Die Berufsunfähigkeitsversicherung soll Arbeitnehmer im Ernstfall absichern. Doch die Hürde ist der Gesundheitscheck

Die Situation ist eine der schlimmsten, die sich Berufstätige vorstellen können: eine lange Krankheit, ein schwerer Unfall - und keine Möglichkeit, weiter im bisherigen Job zu arbeiten. Um dann nicht von staatlicher Hilfe abhängig zu werden, schließen viele eine private Berufsunfähigkeitsversicherung ab. Doch die Versicherer benötigen Zeit, um im Ernstfall die Situation zu prüfen. Und häufig gibt es Streit um den Gesundheitscheck.
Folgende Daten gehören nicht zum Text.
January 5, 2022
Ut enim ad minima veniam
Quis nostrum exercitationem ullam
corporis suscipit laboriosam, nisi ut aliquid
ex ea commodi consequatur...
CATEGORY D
Wenn er erkrankt, sollte der Betroffene seine Versicherung so früh wie möglich über die wahrscheinliche Berufsunfähigkeit informieren: "Wenn absehbar ist, dass ich meine berufliche Tätigkeit auf Dauer nicht mehr ausüben kann", sagt Bianca Boss vom Bund der Versicherten in Henstedt-Ulzburg. Was "auf Dauer" bedeutet, stehe im Vertrag.
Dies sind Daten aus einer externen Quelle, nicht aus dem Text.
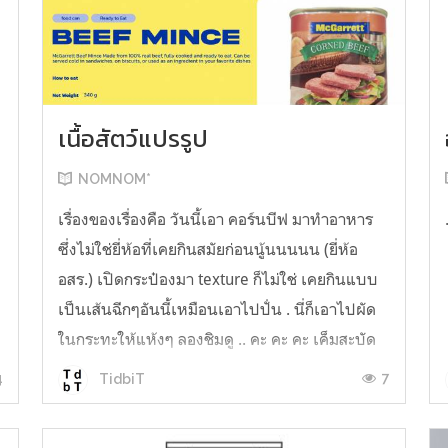
เนื้อสัตว์แปรรูป
NOMNOM*
เรื่องของเรื่องคือ วันนี้เอา คอร์นบีฟ มาทำอาหาร
ซึ่งไม่ใช่ยี่ห้อที่เคยกินสมัยก่อนนู้นนนนน (ยี่ห้อ
อสร.) เปิดกระป๋องมา texture ก็ไม่ใช่ เคยกินแบบ
เป็นเส้นฉีกๆอันนี้เหมือนเอาไปปั่น . นี่ก็เอาไปผัด
ในกระทะให้แห้งๆ ลองชิมดู .. คะ คะ คะ เค็มสะบัด
O o" ... แบบใช้โควต้ากินโซเดียมทั้งสัปดาห์
4
7
TidbiT
ต้องหาผักนึ่ง ...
Una Großmann vom Gesamtverband der Deutschen Versicherungswirtschaft zitiert eine gängige Definition: Die meisten Versicherer zahlen, wenn "die versicherte Person infolge Krankheit, Körperverletzung und Kräfteverfalls, die ärztlich nachzuweisen sind, voraussichtlich sechs Monate ununterbrochen außerstande ist, ihren Beruf oder eine andere Tätigkeit auszuüben, die aufgrund ihrer Ausbildung und Erfahrung ausgeübt werden kann".

Über die ersten anderthalb Jahre der Krankheit muss sich ein Angestellter meist keine Gedanken machen. Sechs Wochen lang ist sein Arbeitgeber verpflichtet, Lohn oder Gehalt fortzuzahlen, dann erhält er Krankengeld von seiner Krankenversicherung, mindestens 70 Prozent des Einkommens. Selbstständige müssten sich für diesen Fall mit einer privaten Krankentagegeldpolice absichern, sagt Großmann. Wenn sie in einer gesetzlichen Krankenkasse sind, müssen sie einen Aufschlag zahlen.

Geht es dann daran, dass die Berufsunfähigkeitsversicherung zahlen soll, tauchen allerdings häufig Schwierigkeiten auf. Boss rät Betroffenen darum dazu, sich professionelle Unterstützung zu holen, wenn sie Leistungen anfordern wollen. Ein Rechtsanwalt könnte das sein, ein behördlich zugelassener Versicherungsberater (nicht zu verwechseln mit dem Versicherungsmakler), die Verbraucherzentralen oder der Bund der Versicherten. Geprüft werde die Berufsunfähigkeit anhand von Fragebögen an den Versicherten und seinen Arzt sowie meist zusätzlich mithilfe eines Gutachters.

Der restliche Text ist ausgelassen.